Après tout, les deux versions ne sont pas inconciliables. Quand Charlotte Stieglitz eut reconnu que son dieu n’était qu’une misérable idole, indigne des soins et des hommages qu’elle lui rendait, le dégoût la saisit et elle résolut de mourir. Mais peut-être, pour s’encourager a frapper le grand coup, se disait-elle : « Que sait-on ? il pourrait arriver que cet homme sans ressort, sans volonté, fût assez sensible au chagrin de me perdre pour que son malheur le transformât ! » Si elle caressa cette espérance, ce fut la dernière de ses illusions. Stieglitz supporta très philosophiquement son malheur ; il fut charmé du bruit qui se faisait autour de lui, son amour-propre y trouvait son compte, sans aucun profit pour son talent ; il en eut aussi peu le lendemain que la veille. Charlotte s’était sacrifiée en vain ; il est beau de s’immoler pour ce qu’on aime, mais il ne faut pas aimer les Henri Stieglitz.

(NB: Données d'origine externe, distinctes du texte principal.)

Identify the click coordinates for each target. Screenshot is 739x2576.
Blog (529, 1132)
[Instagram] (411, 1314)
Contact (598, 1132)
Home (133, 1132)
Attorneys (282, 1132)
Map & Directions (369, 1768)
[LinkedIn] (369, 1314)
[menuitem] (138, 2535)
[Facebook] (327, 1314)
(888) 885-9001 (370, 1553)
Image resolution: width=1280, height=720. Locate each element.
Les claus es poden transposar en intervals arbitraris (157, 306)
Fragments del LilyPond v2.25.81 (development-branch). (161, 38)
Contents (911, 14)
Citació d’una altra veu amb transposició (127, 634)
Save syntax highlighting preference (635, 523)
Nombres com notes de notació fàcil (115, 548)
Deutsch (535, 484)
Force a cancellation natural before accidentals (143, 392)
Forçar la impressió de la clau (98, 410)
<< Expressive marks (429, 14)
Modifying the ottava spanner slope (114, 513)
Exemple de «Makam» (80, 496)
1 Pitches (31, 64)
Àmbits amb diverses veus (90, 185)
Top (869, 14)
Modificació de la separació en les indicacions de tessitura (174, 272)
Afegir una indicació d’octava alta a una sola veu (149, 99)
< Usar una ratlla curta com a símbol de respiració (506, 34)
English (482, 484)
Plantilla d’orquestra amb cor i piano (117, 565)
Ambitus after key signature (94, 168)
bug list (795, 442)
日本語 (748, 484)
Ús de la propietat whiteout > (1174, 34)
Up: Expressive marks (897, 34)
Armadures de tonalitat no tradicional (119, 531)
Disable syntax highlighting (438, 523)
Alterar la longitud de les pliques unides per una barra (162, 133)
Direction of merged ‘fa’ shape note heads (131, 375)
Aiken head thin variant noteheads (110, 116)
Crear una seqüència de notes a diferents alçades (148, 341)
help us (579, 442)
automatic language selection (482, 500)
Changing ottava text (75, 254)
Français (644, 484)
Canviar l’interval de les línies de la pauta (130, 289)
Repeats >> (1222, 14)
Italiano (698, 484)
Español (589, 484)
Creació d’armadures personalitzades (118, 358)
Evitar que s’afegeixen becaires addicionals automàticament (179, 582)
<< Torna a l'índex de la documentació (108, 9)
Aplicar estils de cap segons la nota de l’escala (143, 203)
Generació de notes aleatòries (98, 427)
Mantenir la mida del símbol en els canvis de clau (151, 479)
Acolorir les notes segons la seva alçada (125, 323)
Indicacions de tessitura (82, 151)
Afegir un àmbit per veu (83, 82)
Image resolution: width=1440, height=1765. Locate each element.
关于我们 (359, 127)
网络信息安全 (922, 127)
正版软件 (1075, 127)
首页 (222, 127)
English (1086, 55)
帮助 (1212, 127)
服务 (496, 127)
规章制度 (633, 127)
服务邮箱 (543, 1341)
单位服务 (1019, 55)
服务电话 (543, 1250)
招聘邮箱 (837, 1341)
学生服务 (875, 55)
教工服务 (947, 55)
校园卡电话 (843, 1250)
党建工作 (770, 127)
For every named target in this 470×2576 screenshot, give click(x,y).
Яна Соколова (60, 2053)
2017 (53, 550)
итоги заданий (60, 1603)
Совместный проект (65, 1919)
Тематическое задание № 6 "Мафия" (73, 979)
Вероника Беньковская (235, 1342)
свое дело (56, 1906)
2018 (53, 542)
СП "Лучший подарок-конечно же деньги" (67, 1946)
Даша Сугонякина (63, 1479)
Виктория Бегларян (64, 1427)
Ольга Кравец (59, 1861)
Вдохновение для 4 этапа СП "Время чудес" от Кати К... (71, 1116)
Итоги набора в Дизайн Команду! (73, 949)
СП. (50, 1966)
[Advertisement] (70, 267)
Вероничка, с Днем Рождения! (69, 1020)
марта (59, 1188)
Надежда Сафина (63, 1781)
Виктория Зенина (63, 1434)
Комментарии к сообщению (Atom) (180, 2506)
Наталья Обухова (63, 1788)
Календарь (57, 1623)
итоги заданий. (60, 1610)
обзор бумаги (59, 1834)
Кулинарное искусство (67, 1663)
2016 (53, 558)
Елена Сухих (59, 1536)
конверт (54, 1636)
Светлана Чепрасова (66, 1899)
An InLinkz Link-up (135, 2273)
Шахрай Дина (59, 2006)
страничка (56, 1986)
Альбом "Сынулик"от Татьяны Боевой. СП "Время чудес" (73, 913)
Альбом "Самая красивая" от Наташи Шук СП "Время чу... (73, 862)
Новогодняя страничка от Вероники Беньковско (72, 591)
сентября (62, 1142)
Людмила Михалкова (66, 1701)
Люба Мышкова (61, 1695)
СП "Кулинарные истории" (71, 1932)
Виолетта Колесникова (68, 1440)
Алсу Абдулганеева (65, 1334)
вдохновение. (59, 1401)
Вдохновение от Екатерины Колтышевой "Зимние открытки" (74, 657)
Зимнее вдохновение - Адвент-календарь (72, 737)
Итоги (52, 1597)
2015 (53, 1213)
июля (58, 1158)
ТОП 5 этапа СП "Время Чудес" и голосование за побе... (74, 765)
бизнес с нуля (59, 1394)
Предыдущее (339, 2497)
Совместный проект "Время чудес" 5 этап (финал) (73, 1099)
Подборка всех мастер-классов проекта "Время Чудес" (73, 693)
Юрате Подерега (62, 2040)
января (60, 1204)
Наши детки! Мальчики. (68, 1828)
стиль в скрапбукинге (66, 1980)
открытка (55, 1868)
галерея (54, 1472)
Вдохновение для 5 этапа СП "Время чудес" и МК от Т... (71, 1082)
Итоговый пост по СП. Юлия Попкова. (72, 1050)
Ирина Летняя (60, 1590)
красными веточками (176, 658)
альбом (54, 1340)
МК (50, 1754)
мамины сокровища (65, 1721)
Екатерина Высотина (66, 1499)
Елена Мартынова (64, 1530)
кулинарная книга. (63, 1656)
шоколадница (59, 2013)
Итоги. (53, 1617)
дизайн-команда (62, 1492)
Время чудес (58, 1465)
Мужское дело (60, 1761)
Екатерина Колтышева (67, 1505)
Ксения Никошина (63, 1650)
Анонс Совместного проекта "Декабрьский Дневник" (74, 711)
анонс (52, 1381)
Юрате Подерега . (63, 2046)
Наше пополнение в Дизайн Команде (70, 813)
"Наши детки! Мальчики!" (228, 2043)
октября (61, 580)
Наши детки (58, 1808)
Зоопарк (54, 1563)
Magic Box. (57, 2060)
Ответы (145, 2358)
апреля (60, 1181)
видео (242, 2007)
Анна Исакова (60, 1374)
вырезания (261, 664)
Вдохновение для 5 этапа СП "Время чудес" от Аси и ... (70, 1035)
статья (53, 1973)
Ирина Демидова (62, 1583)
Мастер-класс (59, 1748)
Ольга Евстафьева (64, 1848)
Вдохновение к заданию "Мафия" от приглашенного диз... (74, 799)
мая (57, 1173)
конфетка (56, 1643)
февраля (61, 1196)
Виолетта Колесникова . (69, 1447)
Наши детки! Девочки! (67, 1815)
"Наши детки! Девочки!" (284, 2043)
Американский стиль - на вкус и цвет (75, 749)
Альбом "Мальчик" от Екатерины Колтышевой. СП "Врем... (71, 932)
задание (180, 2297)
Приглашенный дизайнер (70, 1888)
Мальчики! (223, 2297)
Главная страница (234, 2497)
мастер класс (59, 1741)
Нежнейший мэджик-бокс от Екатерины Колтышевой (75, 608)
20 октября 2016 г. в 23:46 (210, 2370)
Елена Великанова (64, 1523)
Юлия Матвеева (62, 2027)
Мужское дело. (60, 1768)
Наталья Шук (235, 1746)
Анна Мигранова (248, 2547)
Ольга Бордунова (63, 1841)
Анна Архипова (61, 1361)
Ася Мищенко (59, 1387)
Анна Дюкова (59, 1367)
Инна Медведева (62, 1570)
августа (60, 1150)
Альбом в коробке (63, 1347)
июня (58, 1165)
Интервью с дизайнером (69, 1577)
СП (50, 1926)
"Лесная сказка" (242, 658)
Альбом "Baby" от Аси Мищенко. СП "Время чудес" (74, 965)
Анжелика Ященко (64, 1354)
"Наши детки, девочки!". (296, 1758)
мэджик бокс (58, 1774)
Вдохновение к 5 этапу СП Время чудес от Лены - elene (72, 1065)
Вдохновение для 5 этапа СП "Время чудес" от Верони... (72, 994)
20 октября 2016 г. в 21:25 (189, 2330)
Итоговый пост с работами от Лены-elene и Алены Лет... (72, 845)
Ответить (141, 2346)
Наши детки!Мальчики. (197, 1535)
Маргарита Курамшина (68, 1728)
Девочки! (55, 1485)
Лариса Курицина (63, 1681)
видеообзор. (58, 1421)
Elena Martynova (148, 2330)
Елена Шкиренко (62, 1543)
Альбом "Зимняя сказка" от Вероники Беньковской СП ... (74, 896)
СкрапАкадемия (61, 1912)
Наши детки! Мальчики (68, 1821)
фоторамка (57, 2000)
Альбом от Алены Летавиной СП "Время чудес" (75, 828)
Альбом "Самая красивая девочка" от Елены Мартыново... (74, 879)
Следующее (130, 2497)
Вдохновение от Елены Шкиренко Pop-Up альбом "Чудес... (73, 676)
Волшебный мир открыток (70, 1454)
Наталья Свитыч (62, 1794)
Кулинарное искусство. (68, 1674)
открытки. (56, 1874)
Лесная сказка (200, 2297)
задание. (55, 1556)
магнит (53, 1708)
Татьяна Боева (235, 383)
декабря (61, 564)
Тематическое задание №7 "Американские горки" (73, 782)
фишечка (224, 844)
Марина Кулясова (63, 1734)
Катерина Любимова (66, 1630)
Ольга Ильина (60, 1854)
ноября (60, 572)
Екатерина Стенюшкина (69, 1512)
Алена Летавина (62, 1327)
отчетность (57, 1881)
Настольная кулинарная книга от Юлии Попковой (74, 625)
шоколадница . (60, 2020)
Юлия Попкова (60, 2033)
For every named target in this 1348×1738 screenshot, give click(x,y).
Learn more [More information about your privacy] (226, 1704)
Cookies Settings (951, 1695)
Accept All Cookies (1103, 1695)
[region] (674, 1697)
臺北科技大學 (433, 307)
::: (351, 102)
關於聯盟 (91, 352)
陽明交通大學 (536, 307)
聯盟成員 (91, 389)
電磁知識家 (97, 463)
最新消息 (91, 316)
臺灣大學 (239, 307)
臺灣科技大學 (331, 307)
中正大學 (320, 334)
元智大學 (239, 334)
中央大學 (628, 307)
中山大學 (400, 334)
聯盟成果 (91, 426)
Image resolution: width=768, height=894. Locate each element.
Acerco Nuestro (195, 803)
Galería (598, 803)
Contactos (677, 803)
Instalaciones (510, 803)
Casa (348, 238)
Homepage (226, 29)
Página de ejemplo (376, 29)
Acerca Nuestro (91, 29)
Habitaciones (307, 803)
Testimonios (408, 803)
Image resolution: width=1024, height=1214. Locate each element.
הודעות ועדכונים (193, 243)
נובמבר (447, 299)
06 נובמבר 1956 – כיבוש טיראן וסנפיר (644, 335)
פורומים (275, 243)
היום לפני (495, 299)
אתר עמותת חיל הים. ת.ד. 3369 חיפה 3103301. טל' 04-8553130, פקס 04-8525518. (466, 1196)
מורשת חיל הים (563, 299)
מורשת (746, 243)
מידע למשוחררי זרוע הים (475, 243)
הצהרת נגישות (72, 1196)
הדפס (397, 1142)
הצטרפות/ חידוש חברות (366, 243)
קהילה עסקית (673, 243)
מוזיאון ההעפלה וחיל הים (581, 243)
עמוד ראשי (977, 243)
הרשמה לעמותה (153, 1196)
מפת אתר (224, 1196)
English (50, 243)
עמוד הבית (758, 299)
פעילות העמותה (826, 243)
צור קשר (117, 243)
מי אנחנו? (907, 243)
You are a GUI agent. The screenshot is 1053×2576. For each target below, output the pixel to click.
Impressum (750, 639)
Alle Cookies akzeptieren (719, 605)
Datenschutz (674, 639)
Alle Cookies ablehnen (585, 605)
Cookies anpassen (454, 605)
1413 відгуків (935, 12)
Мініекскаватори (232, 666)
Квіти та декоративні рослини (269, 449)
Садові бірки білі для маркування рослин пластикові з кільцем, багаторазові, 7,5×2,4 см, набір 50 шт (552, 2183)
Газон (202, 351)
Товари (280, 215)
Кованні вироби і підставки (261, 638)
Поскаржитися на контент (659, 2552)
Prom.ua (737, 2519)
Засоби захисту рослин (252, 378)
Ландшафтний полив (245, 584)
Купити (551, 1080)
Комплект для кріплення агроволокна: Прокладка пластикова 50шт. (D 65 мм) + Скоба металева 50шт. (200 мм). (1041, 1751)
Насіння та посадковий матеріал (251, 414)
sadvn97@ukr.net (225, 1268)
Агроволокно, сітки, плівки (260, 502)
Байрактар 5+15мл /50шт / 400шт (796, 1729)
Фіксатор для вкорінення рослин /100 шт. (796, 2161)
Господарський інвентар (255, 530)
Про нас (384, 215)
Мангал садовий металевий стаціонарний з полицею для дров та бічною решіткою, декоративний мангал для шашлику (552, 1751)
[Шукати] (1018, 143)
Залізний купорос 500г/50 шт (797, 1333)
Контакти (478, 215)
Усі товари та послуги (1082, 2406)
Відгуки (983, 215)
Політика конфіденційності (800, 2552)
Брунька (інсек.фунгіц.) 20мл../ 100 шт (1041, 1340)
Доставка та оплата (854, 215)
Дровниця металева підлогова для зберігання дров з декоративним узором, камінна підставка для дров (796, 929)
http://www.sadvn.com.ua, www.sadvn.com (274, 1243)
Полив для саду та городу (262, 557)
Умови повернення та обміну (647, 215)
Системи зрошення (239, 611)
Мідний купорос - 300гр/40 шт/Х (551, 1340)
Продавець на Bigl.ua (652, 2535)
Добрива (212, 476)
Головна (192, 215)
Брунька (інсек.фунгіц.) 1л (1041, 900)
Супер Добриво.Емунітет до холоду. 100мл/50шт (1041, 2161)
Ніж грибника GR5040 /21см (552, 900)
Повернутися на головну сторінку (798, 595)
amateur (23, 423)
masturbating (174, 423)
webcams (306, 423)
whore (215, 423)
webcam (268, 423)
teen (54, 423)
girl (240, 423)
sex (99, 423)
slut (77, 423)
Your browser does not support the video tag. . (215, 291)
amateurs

Nous lisons dans le rapport de Mlle Schirmacher qu’à Chicago, pendant l’Exposition, le jour de la Pentecôte, les membres du congrès féministe se réunirent dans une des salles de délibération pour un service religieux, que la liturgie fut lue par une jeune miss aussi jolie que distinguée, ministre de l’église unitarienne, que le sermon fut prononcé par une de ses collègues de l’église méthodiste. « Derrière les officiantes, qui sur leurs costumes de ville portaient comme habit ecclésiastique une ample tunique noire, étaient assises dix-huit femmes-pasteurs, régulièrement ordonnées, parmi lesquelles plusieurs négresses. Un dit beaucoup de bien en Amérique, ajoute Mlle Schirmacher, de ces femmes qui, en leur qualité de ministres du Verbe divin, descendent dans les profondeurs de la société pour porter la consolation où la lumière et le bonheur se font rares. » Ces femmes-pasteurs peuvent nous paraître étranges et même un peu baroques ; mais le premier étonnement passé, il faut leur rendre cette justice qu’elles font un meilleur emploi de leur vie que les prêtresses du génie et du parfait amour dont M. Geiger nous a remémoré l’histoire, qu’il est plus utile de soulager les vrais malheurs que de s’en créer d’imaginaires.

Si Mme Morgenstern et Cauer avaient invité le congrès de Berlin à prononcer un jugement motivé sur ces Allemandes d’autrefois, si différentes de la plupart des Allemandes d’aujourd’hui, l’assemblée aurait sans doute déclaré tout d’une voix que Dorothée Schlegel était une fourvoyée, Jeanne Motherby une échauffée, Thérèse de Vinkel une toquée ridicule, Charlotte Stieglitz une folle tragique, que la femme qui se respecte est tenue de rester la maîtresse de son cœur et de n’en disposer qu’avec connaissance de cause, que dans l’intérêt même de l’homme elle doit l’obliger à compter avec elle, ne lui donner que ce qu’il mérite qu’on lui donne, et au besoin lui prouver qu’elle sait se passer de lui.

G. VALBERT.

  1. Dichter und Frauen, Vorträge und Abhandlungen, von Ludwig Geiger ; Berlin, 189G, Verlag von Gebrüder Paelel.